* WHAT THE EXERCISE ASKS *
The answer must be an exact copy of the records, with every picture removed.

━━━━━━━━━━━━━━━━━━━━━━━━━━━━━━

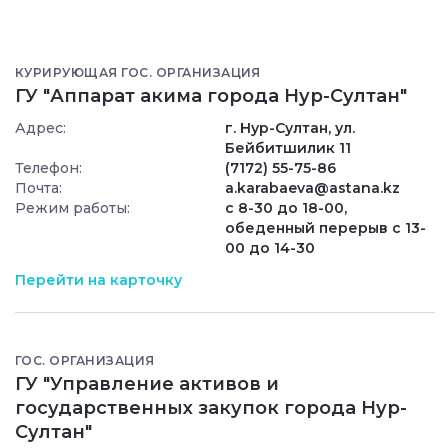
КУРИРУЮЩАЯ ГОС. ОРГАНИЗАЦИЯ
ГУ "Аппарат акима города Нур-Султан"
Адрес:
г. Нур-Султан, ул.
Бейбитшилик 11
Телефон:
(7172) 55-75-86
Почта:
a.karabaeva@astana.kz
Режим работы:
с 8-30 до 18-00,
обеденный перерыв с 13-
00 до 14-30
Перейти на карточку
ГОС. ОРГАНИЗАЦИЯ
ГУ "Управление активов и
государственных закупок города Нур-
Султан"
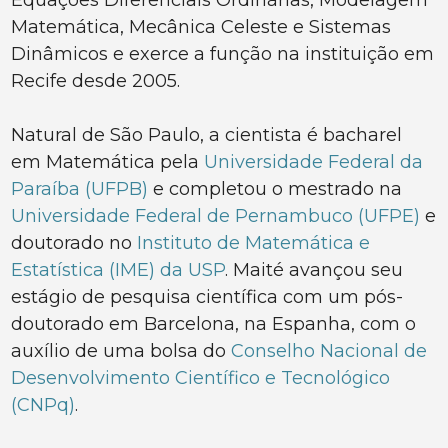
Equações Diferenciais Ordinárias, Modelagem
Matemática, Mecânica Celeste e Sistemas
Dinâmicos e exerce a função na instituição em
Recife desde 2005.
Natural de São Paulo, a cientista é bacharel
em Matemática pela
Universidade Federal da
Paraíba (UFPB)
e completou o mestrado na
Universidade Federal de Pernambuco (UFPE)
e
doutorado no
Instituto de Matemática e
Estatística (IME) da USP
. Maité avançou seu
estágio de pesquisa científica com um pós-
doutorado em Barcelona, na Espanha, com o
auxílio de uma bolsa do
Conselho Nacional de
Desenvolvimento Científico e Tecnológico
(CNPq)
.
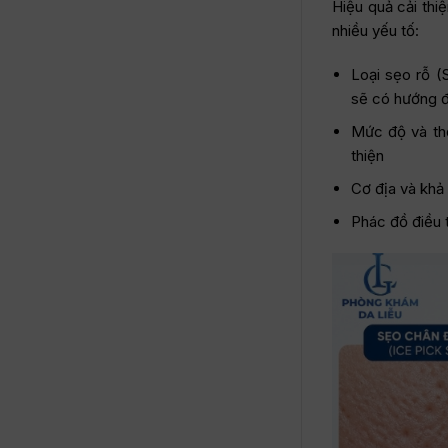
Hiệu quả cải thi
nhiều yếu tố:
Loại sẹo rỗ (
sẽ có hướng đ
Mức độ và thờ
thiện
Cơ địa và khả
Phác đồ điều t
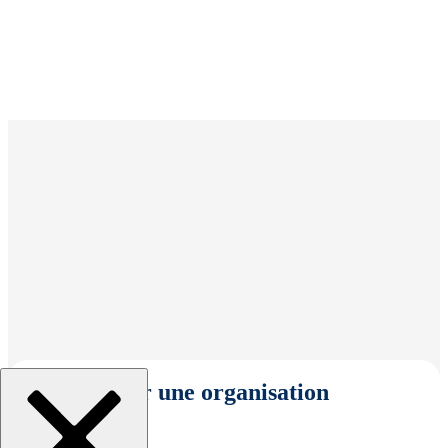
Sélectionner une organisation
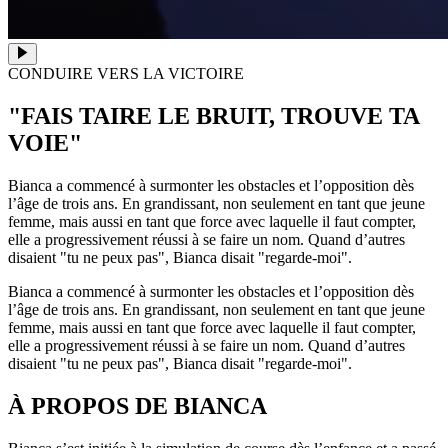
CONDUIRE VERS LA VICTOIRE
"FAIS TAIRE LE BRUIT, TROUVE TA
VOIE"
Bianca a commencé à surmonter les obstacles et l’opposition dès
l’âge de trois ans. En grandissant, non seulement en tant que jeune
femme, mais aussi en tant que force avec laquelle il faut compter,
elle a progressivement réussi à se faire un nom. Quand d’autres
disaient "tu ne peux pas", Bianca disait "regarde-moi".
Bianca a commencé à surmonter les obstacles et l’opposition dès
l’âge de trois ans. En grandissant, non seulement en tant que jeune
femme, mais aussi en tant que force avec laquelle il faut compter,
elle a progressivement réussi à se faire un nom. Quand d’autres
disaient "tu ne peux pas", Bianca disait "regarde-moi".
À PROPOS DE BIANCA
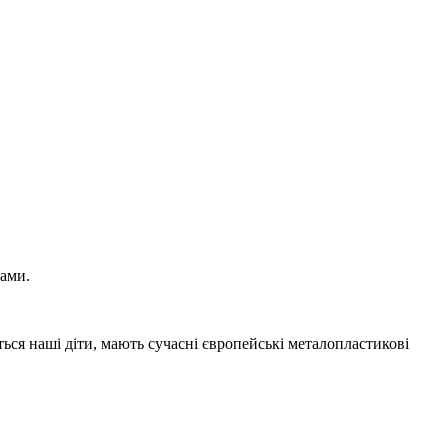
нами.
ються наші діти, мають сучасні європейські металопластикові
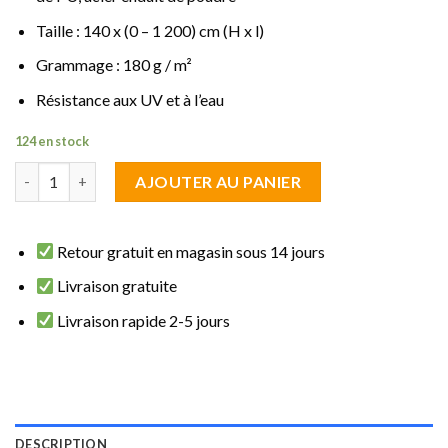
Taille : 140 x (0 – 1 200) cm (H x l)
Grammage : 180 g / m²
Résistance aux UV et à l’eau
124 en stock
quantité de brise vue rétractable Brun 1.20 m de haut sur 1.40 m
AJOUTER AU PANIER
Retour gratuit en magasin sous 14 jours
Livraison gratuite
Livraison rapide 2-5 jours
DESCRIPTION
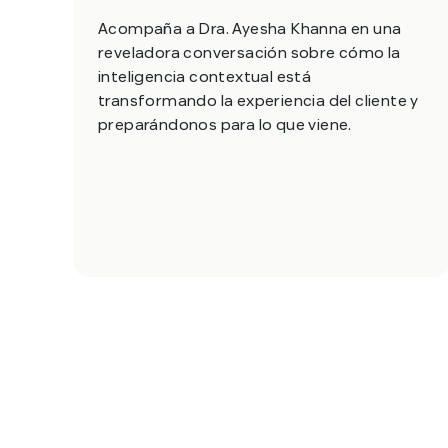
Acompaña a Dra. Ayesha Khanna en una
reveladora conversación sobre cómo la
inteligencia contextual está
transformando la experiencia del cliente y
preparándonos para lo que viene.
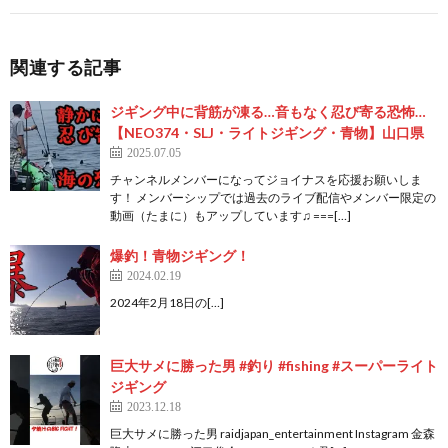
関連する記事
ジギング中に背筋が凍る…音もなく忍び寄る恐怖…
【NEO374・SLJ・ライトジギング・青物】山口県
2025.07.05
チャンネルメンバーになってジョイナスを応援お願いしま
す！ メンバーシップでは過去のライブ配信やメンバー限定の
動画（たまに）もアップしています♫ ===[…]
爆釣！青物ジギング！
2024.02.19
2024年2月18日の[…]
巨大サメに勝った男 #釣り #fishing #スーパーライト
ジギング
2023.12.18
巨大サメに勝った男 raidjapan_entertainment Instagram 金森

━━━━━━━━━━━━━━━━━━━━━━━━━━━━━━

* ANSWER TO THIS EXERCISE *
КУРИРУЮЩАЯ ГОС. ОРГАНИЗАЦИЯ
ГУ "Аппарат акима города Нур-Султан"
Адрес:
г. Нур-Султан, ул.
Бейбитшилик 11
Телефон:
(7172) 55-75-86
Почта:
a.karabaeva@astana.kz
Режим работы:
с 8-30 до 18-00,
обеденный перерыв с 13-
00 до 14-30
Перейти на карточку
ГОС. ОРГАНИЗАЦИЯ
ГУ "Управление активов и
государственных закупок города Нур-
Султан"
Equações Diferenciais Ordinárias, Modelagem
Matemática, Mecânica Celeste e Sistemas
Dinâmicos e exerce a função na instituição em
Recife desde 2005.
Natural de São Paulo, a cientista é bacharel
em Matemática pela
Universidade Federal da
Paraíba (UFPB)
e completou o mestrado na
Universidade Federal de Pernambuco (UFPE)
e
doutorado no
Instituto de Matemática e
Estatística (IME) da USP
. Maité avançou seu
estágio de pesquisa científica com um pós-
doutorado em Barcelona, na Espanha, com o
auxílio de uma bolsa do
Conselho Nacional de
Desenvolvimento Científico e Tecnológico
(CNPq)
.
Hiệu quả cải thi
nhiều yếu tố:
Loại sẹo rỗ (
sẽ có hướng đ
Mức độ và thờ
thiện
Cơ địa và khả
Phác đồ điều t
Sélectionner une organisation
CONDUIRE VERS LA VICTOIRE
"FAIS TAIRE LE BRUIT, TROUVE TA
VOIE"
Bianca a commencé à surmonter les obstacles et l’opposition dès
l’âge de trois ans. En grandissant, non seulement en tant que jeune
femme, mais aussi en tant que force avec laquelle il faut compter,
elle a progressivement réussi à se faire un nom. Quand d’autres
disaient "tu ne peux pas", Bianca disait "regarde-moi".
Bianca a commencé à surmonter les obstacles et l’opposition dès
l’âge de trois ans. En grandissant, non seulement en tant que jeune
femme, mais aussi en tant que force avec laquelle il faut compter,
elle a progressivement réussi à se faire un nom. Quand d’autres
disaient "tu ne peux pas", Bianca disait "regarde-moi".
À PROPOS DE BIANCA
нами.
ються наші діти, мають сучасні європейські металопластикові
Taille : 140 x (0 – 1 200) cm (H x l)
Grammage : 180 g / m²
Résistance aux UV et à l’eau
124 en stock
quantité de brise vue rétractable Brun 1.20 m de haut sur 1.40 m
AJOUTER AU PANIER
Retour gratuit en magasin sous 14 jours
Livraison gratuite
Livraison rapide 2-5 jours
DESCRIPTION
Acompaña a Dra. Ayesha Khanna en una
reveladora conversación sobre cómo la
inteligencia contextual está
transformando la experiencia del cliente y
preparándonos para lo que viene.
関連する記事
ジギング中に背筋が凍る…音もなく忍び寄る恐怖…
【NEO374・SLJ・ライトジギング・青物】山口県
2025.07.05
チャンネルメンバーになってジョイナスを応援お願いしま
す！ メンバーシップでは過去のライブ配信やメンバー限定の
動画（たまに）もアップしています♫ ===[…]
爆釣！青物ジギング！
2024.02.19
2024年2月18日の[…]
巨大サメに勝った男 #釣り #fishing #スーパーライト
ジギング
2023.12.18
巨大サメに勝った男 raidjapan_entertainment Instagram 金森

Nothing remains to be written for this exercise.